La volatilidad de Bitcoin explica aproximadamente una sexta parte de la volatilidad del S&P 500 durante la pandemia, y aproximadamente una décima parte de la variación en los rendimientos del S&P 500. Como tal, una fuerte caída en los precios de Bitcoin puede aumentar la aversión al riesgo de los inversores y conducir a una caída en la inversión en los mercados de valores. Los efectos de contagio en la dirección inversa, es decir, desde el S&P 500 hasta Bitcoin, son en promedio de una magnitud similar, lo que sugiere que el sentimiento en un mercado se transmite al otro de una manera no trivial.

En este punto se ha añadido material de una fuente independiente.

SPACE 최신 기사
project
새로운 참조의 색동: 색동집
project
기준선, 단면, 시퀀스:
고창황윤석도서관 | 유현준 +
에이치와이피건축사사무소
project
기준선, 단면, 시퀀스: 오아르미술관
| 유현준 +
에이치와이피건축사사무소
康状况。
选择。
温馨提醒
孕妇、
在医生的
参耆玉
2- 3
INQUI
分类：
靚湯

Un comportamiento similar es visible con las stablecoins, un tipo de criptoactivo que tiene como objetivo mantener su valor en relación con un activo específico o un grupo de activos. Los efectos de contagio de la moneda estable dominante, Tether, a los mercados de acciones globales también aumentaron durante la pandemia, aunque siguen siendo considerablemente más pequeños que los de Bitcoin, lo que explica entre el 4 y el 7 por ciento de la variación en los rendimientos y la volatilidad de las acciones estadounidenses.
En particular, nuestro análisis muestra que los efectos de contagio entre los mercados de criptomonedas y acciones tienden a aumentar en episodios de volatilidad de los mercados financieros, como en la agitación del mercado de marzo de 2020, o durante las fuertes oscilaciones en los precios de Bitcoin, como se observó a principios de 2021.

Preocupaciones sistémicas

El aumento y la considerable co-circulación y los efectos de contagio entre los mercados de criptomonedas y acciones indican una creciente interconexión entre las dos clases de activos que permite la transmisión de shocks que pueden desestabilizar los mercados financieros.

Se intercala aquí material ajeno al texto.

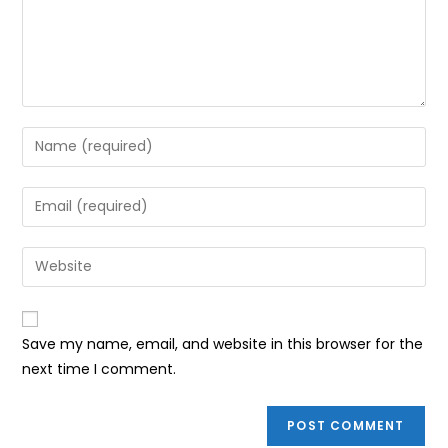
Enter
your
name
Enter
or
your
username
email
Enter
to
address
your
comment
to
website
comment
URL
Save my name, email, and website in this browser for the
(optional)
next time I comment.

Nuestro análisis sugiere que los criptoactivos ya no están al margen del sistema financiero. Dada su volatilidad y valoraciones relativamente altas, su mayor movimiento conjunto pronto podría plantear riesgos para la estabilidad financiera, especialmente en países con una adopción generalizada de criptomonedas. Por lo tanto, es hora de adoptar un marco regulatorio global integral y coordinado para guiar la regulación y supervisión nacionales y mitigar los riesgos de estabilidad financiera derivados del ecosistema criptográfico.

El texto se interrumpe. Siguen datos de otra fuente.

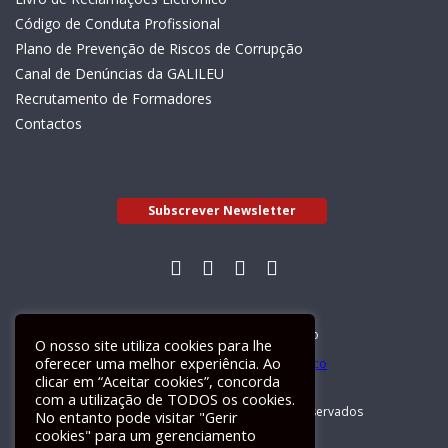
Código de Conduta Profissional
Plano de Prevenção de Riscos de Corrupção
Canal de Denúncias da GALILEU
Recrutamento de Formadores
Contactos
Subscrever Newsletter
Livro de Reclamações Electrónico
O nosso site utiliza cookies para lhe
oferecer uma melhor experiência. Ao
clicar em “Aceitar cookies”, concorda
com a utilização de TODOS os cookies.
GALILEU 2026 © Todos os direitos reservados
No entanto pode visitar "Gerir
cookies" para um gerenciamento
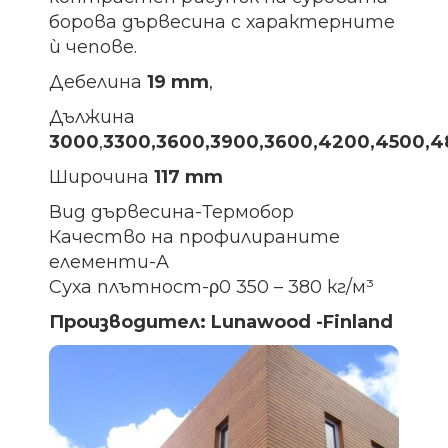
борова дървесина с характерните
ѝ чепове.
Дебелина
19 mm
,
Дължина
3000
,
3300,3600,3900,3600,4200,4500,
Широчина
117 mm
Вид дървесина-Термобор
Качество на профилираните
елементи-A
Суха плътност-ρ0 350 – 380 кг/м³
Производител: Lunawood -Finland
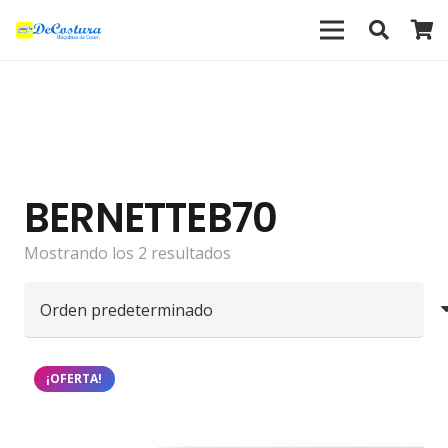
BERNETTEB70
Mostrando los 2 resultados
¡OFERTA!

Dicho marco debe abarcar regulaciones adaptadas a los principales usos de los criptoactivos y establecer requisitos claros para las instituciones financieras reguladas en relación con su exposición y compromiso con estos activos. Además, para monitorear y comprender los rápidos desarrollos en el ecosistema criptográfico y los riesgos que crean, las brechas de datos creadas por el anonimato de dichos activos y los estándares globales limitados deben llenarse rápidamente.